Early signs of magnesium deficiency include: ¹

  • loss of appetite

  • nausea or vomiting

  • fatigue or weakness

More advanced deficiency may manifest as: ¹

  • numbness or tingling

  • muscle cramps

  • seizures

  • personality changes

  • abnormal heart function

Severe deficiency can cause low serum calcium levels or low potassium levels¹ and raise a person's risk for conditions like Alzheimer’s disease, type 2 diabetes, and cardiovascular disease. ²

How can I get magnesium?

Magnesium is found in a host of plant foods as well as in fish, poultry, and beef. Green leafy vegetables (spinach, kale, Swiss chard), legumes (black and kidney beans), nuts (almonds, peanuts, cashews, soybeans), seeds (pumpkin), fruits (raisins, bananas), and whole grains (brown rice, oatmeal) are all good sources of the mineral. It is also added to some breakfast cereals and other fortified foods.


If you are unable to obtain sufficient magnesium through your diet, taking a supplement may be an option if it is safe for you to do so. Talk to our team and your healthcare provider before starting magnesium supplements, just like all other supplements. They are generally tolerated by the body well but they can be problematic if you have certain conditions. ³

Forms of magnesium in supplements that the body generally absorbs better include magnesium citrate, glycinate, orotate, and carbonate.³ Many minerals like magnesium work better to benefit your health when taken together.² Talk to our team for our recommendations.
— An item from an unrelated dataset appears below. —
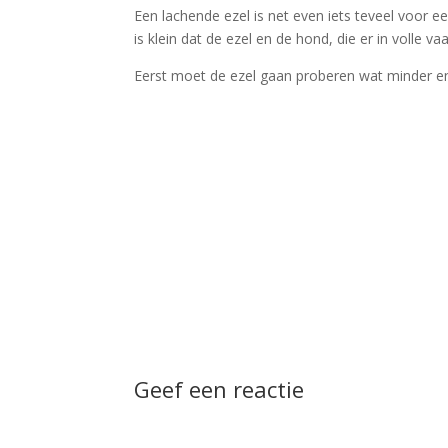
Een lachende ezel is net even iets teveel voor e
is klein dat de ezel en de hond, die er in volle v
Eerst moet de ezel gaan proberen wat minder en
Geef een reactie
How much magnesium do I need?

The Food and Nutrition Board at the Institute of Medicine of the National Academies developed intake recommendations for magnesium for both the base adequate intake and the recommended dietary allowance: ¹

Table: recommended dietary allowances (RDAs) for Magnesium

A healthy body will remove excess magnesium from food through urine, so eating too much magnesium is fairly unlikely. Supplements with high amounts of magnesium can cause problems, however, including nausea, cramping, and diarrhea. At the most extreme levels, magnesium can cause problems with kidney function, blood pressure, mood, and more. It can even be fatal.² Magnesium is a primary ingredient in some laxatives as well as medicine for heartburn and indigestion,¹ so it's important to pay attention to how much supplementation you take overall.


Magnesium is a critical mineral that supports various aspects of health and well-being. Ensuring an adequate intake of magnesium through diet and supplementation can help individuals experience the numerous benefits that this essential mineral has to offer.